Cerré los ojos y apoyé la cabeza en el asiento de cuero; el sonido de los motores del avión ahogaba todo lo demás mientras intentaba despejar mi mente.
—Adelante, muchacho. Toma la vara y muéstrale a Hades que nunca será realmente un Cronus, no como tú.
La primera vez que había escuchado a mi padre adoptivo,
Michael, decir esas palabras había sido la primera noche que pasé en mi nuevo hogar. Me habían adoptado y ahora tenía una familia permanente. Debería haber sido el día más feliz de mi vida. En lugar de eso, me habían metido en el mismísimo infierno y me encontré con unos ojos fríos e indiferentes, una lista de normas más larga que mi pequeño cuerpo, y había mirado a la cara a las personas que deberían haber sido mi familia pero que ahora solo lo eran de nombre.—Por favor, no, hermano. — susurré mientras miraba a Zachariah sosteniendo aquella rama de sauce. Tenía los dedos apretados en torno a ella y sus ojos adoptaban la misma mirada apática de nuestro padre.

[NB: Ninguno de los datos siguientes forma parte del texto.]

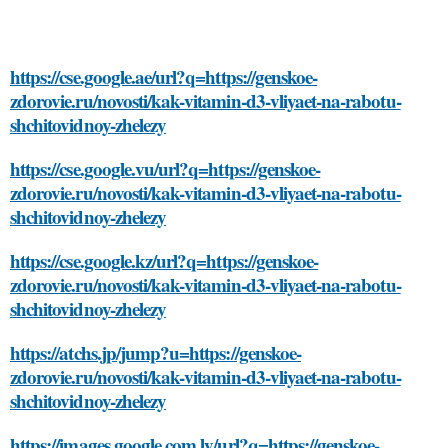
https://cse.google.ae/url?q=https://genskoe-
zdorovie.ru/novosti/kak-vitamin-d3-vliyaet-na-rabotu-
shchitovidnoy-zhelezy
https://cse.google.vu/url?q=https://genskoe-
zdorovie.ru/novosti/kak-vitamin-d3-vliyaet-na-rabotu-
shchitovidnoy-zhelezy
https://cse.google.kz/url?q=https://genskoe-
zdorovie.ru/novosti/kak-vitamin-d3-vliyaet-na-rabotu-
shchitovidnoy-zhelezy
https://atchs.jp/jump?u=https://genskoe-
zdorovie.ru/novosti/kak-vitamin-d3-vliyaet-na-rabotu-
shchitovidnoy-zhelezy
https://images.google.com.ly/url?q=https://genskoe-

La primera vez que nuestro padre había obligado a mi hermano a pegarme, Zachariah había dudado. Alegó que no quería hacerlo. Zachariah me miró a los ojos, con las lágrimas cayendo por sus mejillas un segundo antes de que Michael le diera un revés, empujara la vara contra su pequeño pecho y le dijera “sé un hombre y sé un Cronus”. Zachariah solo tenía unos años más que yo la primera vez que me marcó. Y después de eso, poco a poco, vi cómo el cambio se apoderaba de mi hermano. Porque cada vez que Michael lo hacía participar en el abuso, algo oscuro y retorcido crecía en los ojos de mi hermano mayor. Llegó a gustarle porque, en definitiva, estaba cortado por el mismo patrón que nuestro padre. Y cuando Zachariah creció lo suficiente, él mismo se encargó de los latigazos y los puñetazos. La mitad de las cicatrices de mi cuerpo eran de mi hermano.

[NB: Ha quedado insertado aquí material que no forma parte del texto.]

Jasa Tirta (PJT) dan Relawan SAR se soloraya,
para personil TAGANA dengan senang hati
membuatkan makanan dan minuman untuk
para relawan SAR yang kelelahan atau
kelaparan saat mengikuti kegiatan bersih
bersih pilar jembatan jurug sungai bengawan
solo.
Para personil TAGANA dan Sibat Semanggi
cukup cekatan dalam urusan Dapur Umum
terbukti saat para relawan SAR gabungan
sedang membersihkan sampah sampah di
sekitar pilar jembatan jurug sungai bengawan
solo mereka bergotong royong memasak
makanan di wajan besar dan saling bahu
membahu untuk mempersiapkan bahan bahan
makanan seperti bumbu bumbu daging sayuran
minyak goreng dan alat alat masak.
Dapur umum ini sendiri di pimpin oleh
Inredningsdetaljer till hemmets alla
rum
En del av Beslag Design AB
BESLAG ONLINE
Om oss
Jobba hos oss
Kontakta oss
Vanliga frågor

Abrí los ojos y miré a Persephone. Tenía las piernas enroscadas y metidas debajo de ella, con una manta sobre los hombros. Tenía la cabeza apoyada en el respaldo del asiento e inclinada hacia la ventana, y el sol se colaba a través de ella y proyectaba ese brillo de miel sobre las oscuras hebras de su cabello. Mis dedos se enroscaron sobre sí mismos mientras crecía en mi interior el deseo de acercarme y apartar los mechones de su frente. Odiaba a mi hermano y había celebrado su muerte. Y una parte de mí quería odiarla a ella también, por el simple hecho de que era parte de Zachariah. No importaba que fuera inocente. No importaba que no supiera quién era realmente su padre o las cosas atroces que había hecho. Porque ella pagaría por los pecados de su padre. Con su cuerpo.